Why and how to align the draft EU Corporate Sustainability Due Diligence Directive with the OECD Guidelines
The three European Union (EU) institutions – the Commission, Council, and Parliament – have begun tripartite negotiations to reconcile their positions for a corporate due diligence directive (CSDDD). Lawmakers, businesses, and civil society alike seek impactful and workable due diligence that avoids a proliferation of conflicting expectations for enterprises. The key to this is ensuring coherence between the proposed CSDDD and existing authoritative international norms on due diligence like the OECD Guidelines. In this paper, OECD Watch analyses how closely the three EU institutional positions align with the Guidelines on four overarching topics of concern:
1. Personal scope of covered enterprises;
2. Material scope of human rights and environmental impacts, including climate change;
3. Value chain scope over related business relationships; and
4. Due diligence duty expected of corporations.

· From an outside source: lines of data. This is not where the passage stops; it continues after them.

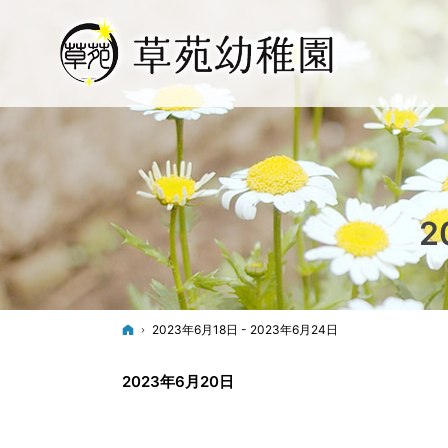
2
ホーム
2023年6月18日 - 2023年6月24日
2023年6月20日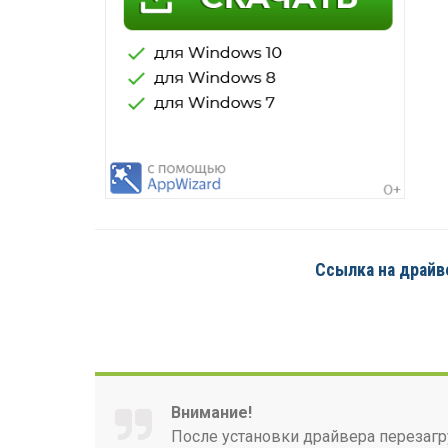
Ссылка на драйвер
Внимание!
После установки драйвера перезагр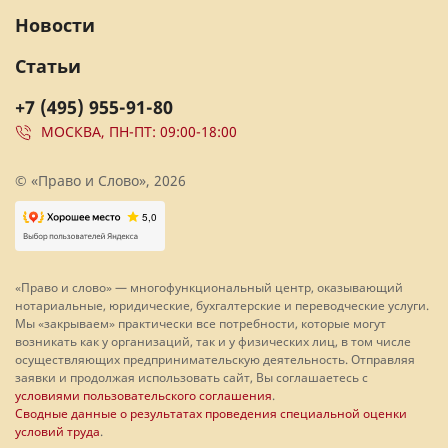
Новости
Статьи
+7 (495) 955-91-80
МОСКВА, ПН-ПТ: 09:00-18:00
© «Право и Слово», 2026
«Право и слово» — многофункциональный центр, оказывающий
нотариальные, юридические, бухгалтерские и переводческие услуги.
Мы «закрываем» практически все потребности, которые могут
возникать как у организаций, так и у физических лиц, в том числе
осуществляющих предпринимательскую деятельность. Отправляя
заявки и продолжая использовать сайт, Вы соглашаетесь с
условиями пользовательского соглашения
.
Сводные данные о результатах проведения специальной оценки
условий труда
.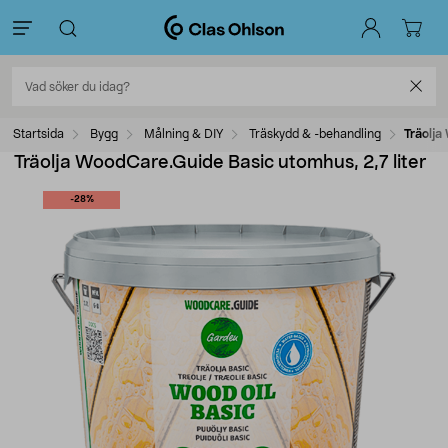
Startsida
Bygg
Målning & DIY
Träskydd & -behandling
Träolja
Träolja WoodCare.Guide Basic utomhus, 2,7 liter
-28%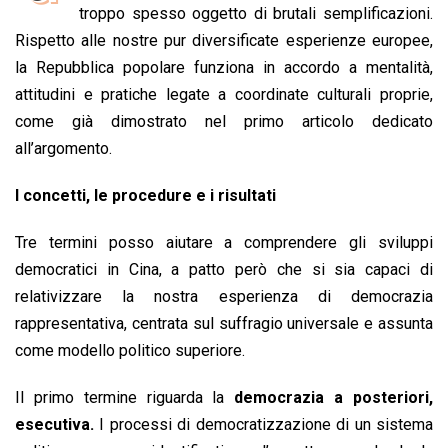
b
s
e
a
l
L
t
troppo spesso oggetto di brutali semplificazioni.
o
A
d
d
i
Rispetto alle nostre pur diversificate esperienze europee,
o
p
I
s
n
la Repubblica popolare funziona in accordo a mentalità,
k
p
n
k
attitudini e pratiche legate a coordinate culturali proprie,
come già dimostrato nel primo articolo dedicato
all’argomento.
I concetti, le procedure e i risultati
Tre termini posso aiutare a comprendere gli sviluppi
democratici in Cina, a patto però che si sia capaci di
relativizzare la nostra esperienza di democrazia
rappresentativa, centrata sul suffragio universale e assunta
come modello politico superiore.
Il primo termine riguarda la
democrazia a posteriori,
esecutiva.
I processi di democratizzazione di un sistema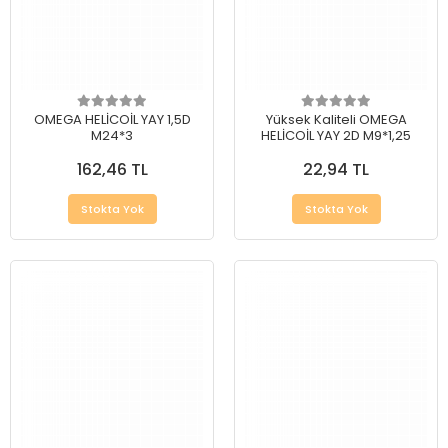
OMEGA HELİCOİL YAY 1,5D
Yüksek Kaliteli OMEGA
M24*3
HELİCOİL YAY 2D M9*1,25
162,46 TL
22,94 TL
Stokta Yok
Stokta Yok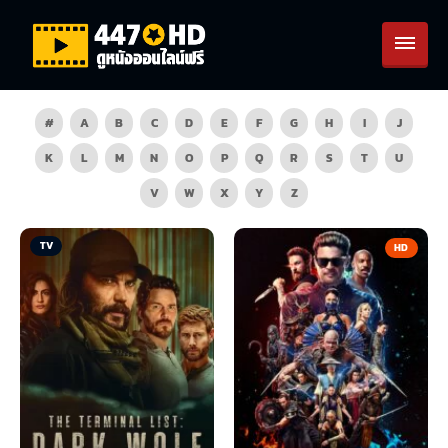
#
A
B
C
D
E
F
G
H
I
J
K
L
M
N
O
P
Q
R
S
T
U
V
W
X
Y
Z
TV
HD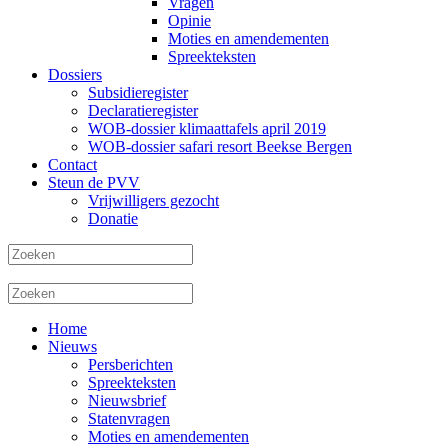
Vragen
Opinie
Moties en amendementen
Spreekteksten
Dossiers
Subsidieregister
Declaratieregister
WOB-dossier klimaattafels april 2019
WOB-dossier safari resort Beekse Bergen
Contact
Steun de PVV
Vrijwilligers gezocht
Donatie
Home
Nieuws
Persberichten
Spreekteksten
Nieuwsbrief
Statenvragen
Moties en amendementen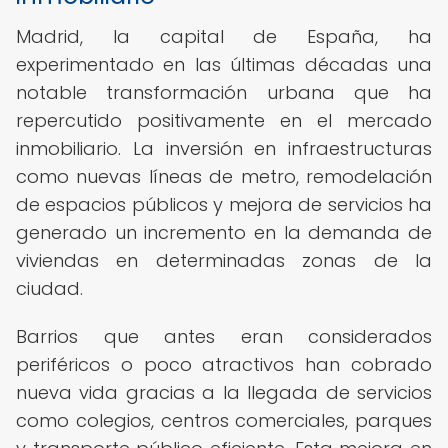
Madrid, la capital de España, ha
experimentado en las últimas décadas una
notable transformación urbana que ha
repercutido positivamente en el mercado
inmobiliario. La inversión en infraestructuras
como nuevas líneas de metro, remodelación
de espacios públicos y mejora de servicios ha
generado un incremento en la demanda de
viviendas en determinadas zonas de la
ciudad.
Barrios que antes eran considerados
periféricos o poco atractivos han cobrado
nueva vida gracias a la llegada de servicios
como colegios, centros comerciales, parques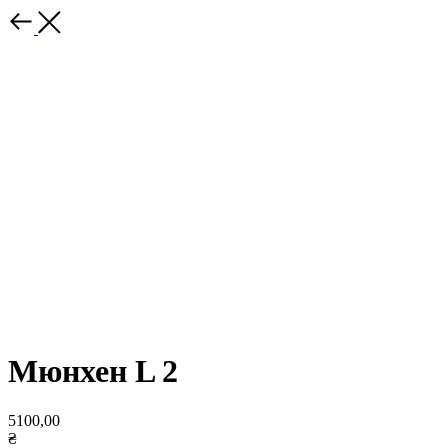
Мюнхен L 2
5100,00
₴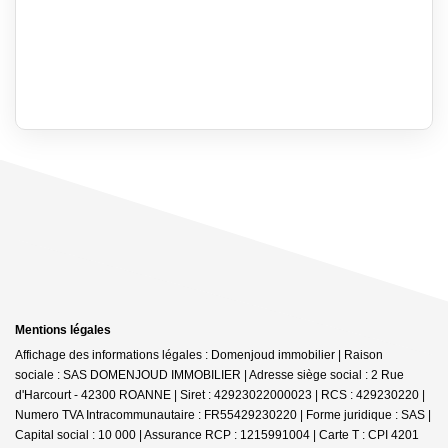
Mentions légales
Affichage des informations légales : Domenjoud immobilier | Raison
sociale : SAS DOMENJOUD IMMOBILIER | Adresse siège social : 2 Rue
d'Harcourt - 42300 ROANNE | Siret : 42923022000023 | RCS : 429230220 |
Numero TVA Intracommunautaire : FR55429230220 | Forme juridique : SAS |
Capital social : 10 000 | Assurance RCP : 1215991004 |
Carte T : CPI 4201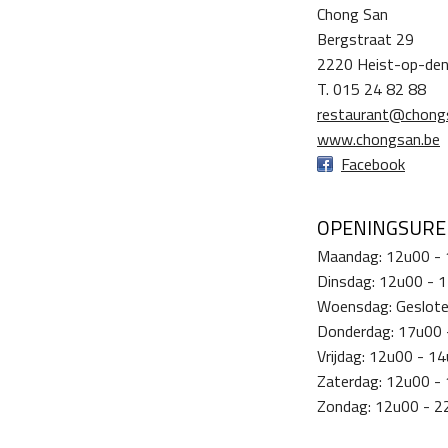
Chong San
Bergstraat 29
2220 Heist-op-de
T. 015 24 82 88
restaurant@chong
www.chongsan.be
Facebook
OPENINGSUR
Maandag: 12u00 -
Dinsdag: 12u00 - 
Woensdag: Geslot
Donderdag: 17u00 
Vrijdag: 12u00 - 
Zaterdag: 12u00 -
Zondag: 12u00 - 2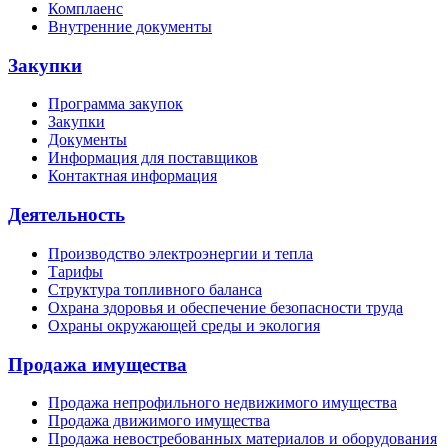
Комплаенс
Внутренние документы
Закупки
Программа закупок
Закупки
Документы
Информация для поставщиков
Контактная информация
Деятельность
Производство электроэнергии и тепла
Тарифы
Структура топливного баланса
Охрана здоровья и обеспечение безопасности труда
Охраны окружающей среды и экология
Продажа имущества
Продажа непрофильного недвижимого имущества
Продажа движимого имущества
Продажа невостребованных материалов и оборудования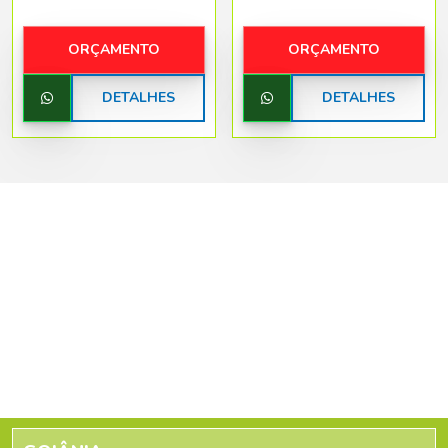
ORÇAMENTO
ORÇAMENTO
DETALHES
DETALHES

While none of the three EU institutions’ position is fully in line with the OECD Guidelines, OECD Watch finds that the position held by the European Parliament shows the closest alignment with the updated OECD Guidelines.

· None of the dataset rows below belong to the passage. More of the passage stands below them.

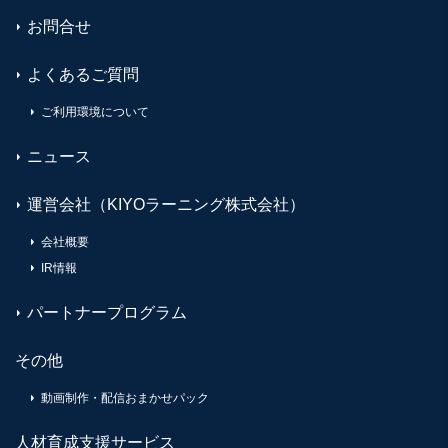
お問合せ
よくあるご質問
ご利用環境について
ニュース
運営会社（KIYOラーニング株式会社）
会社概要
IR情報
パートナープログラム
その他
動画制作・配信おまかせパック
人材育成支援サービス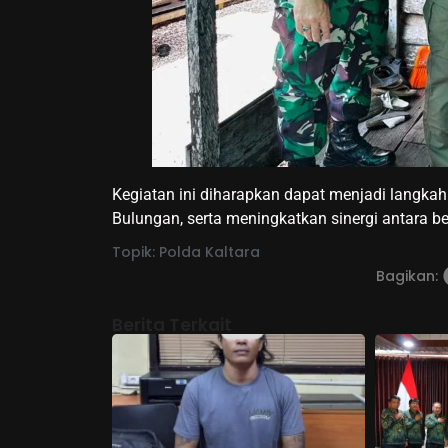
Kegiatan ini diharapkan dapat menjadi langka
Bulungan, serta meningkatkan sinergi antara b
Topik:
Polda Kaltara
Bagikan:
Berita Terkait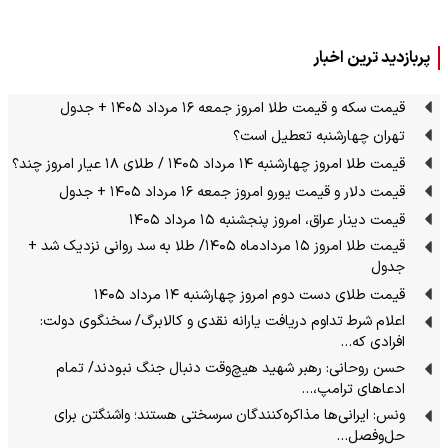
پربازدید ترین اخبار
قیمت سکه و قیمت طلا امروز جمعه ۱۶ مرداد ۱۴۰۵ + جدول
تهران چهارشنبه تعطیل است؟
قیمت طلا امروز چهارشنبه ۱۴ مرداد ۱۴۰۵ / طلای ۱۸ عیار امروز چند؟
قیمت دلار و قیمت یورو امروز جمعه ۱۶ مرداد ۱۴۰۵ + جدول
قیمت دینار عراق، امروز پنجشنبه ۱۵ مرداد ۱۴۰۵
قیمت طلا امروز ۱۵ مردادماه ۱۴۰۵/ طلا به سد روانی نزدیک شد +
جدول
قیمت طلای دست دوم امروز چهارشنبه ۱۴ مرداد ۱۴۰۵
اعلام شرط تداوم دریافت یارانه نقدی و کالابرگ/ سخنگوی دولت:
افرادی که…
حسن روحانی: رهبر شهید هیچ‌وقت دنبال جنگ نبودند/ تمام
ادعاهای ترامپ،…
ونس: ایرانی‌ها مذاکره‌کنندگان سرسختی هستند؛ واشنگتن برای
حل‌وفصل…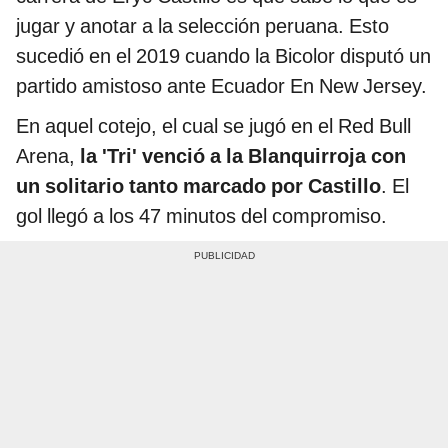
jugar y anotar a la selección peruana. Esto
sucedió en el 2019 cuando la Bicolor disputó un
partido amistoso ante Ecuador En New Jersey.
En aquel cotejo, el cual se jugó en el Red Bull
Arena,
la 'Tri' venció a la Blanquirroja con
un solitario tanto marcado por Castillo
. El
gol llegó a los 47 minutos del compromiso.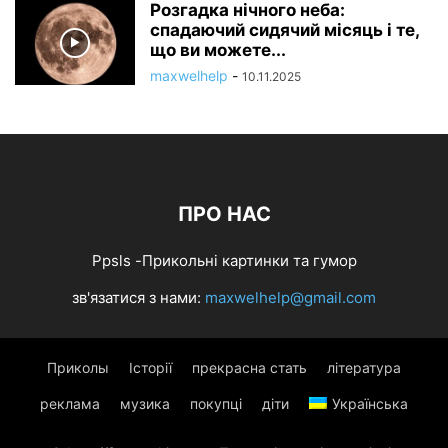
Розгадка нічного неба:
спадаючий сидячий місяць і те,
що ви можете...
maxwelhelp
-
10.11.2025
ПРО НАС
Ppsls -Прикольні картинки та гумор
зв'язатися з нами:
maxwelhelp@gmail.com
Приколы
Історії
прекрасна стать
література
реклама
музика
покупці
діти
Українська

OECD Watch recommend that trialogue negotiators select elements of the three positions that maximise alignment with the updated OECD Guidelines, drawing most heavily from the Parliament’s position. By doing this, legislators can avoid a proliferation of conflicting norms and laws and strike the right balance between providing companies and rightsholders with sufficient legal certainty while ensuring the due diligence duty remains practical, proportionate, and responsive to real human rights and environmental risks and impacts.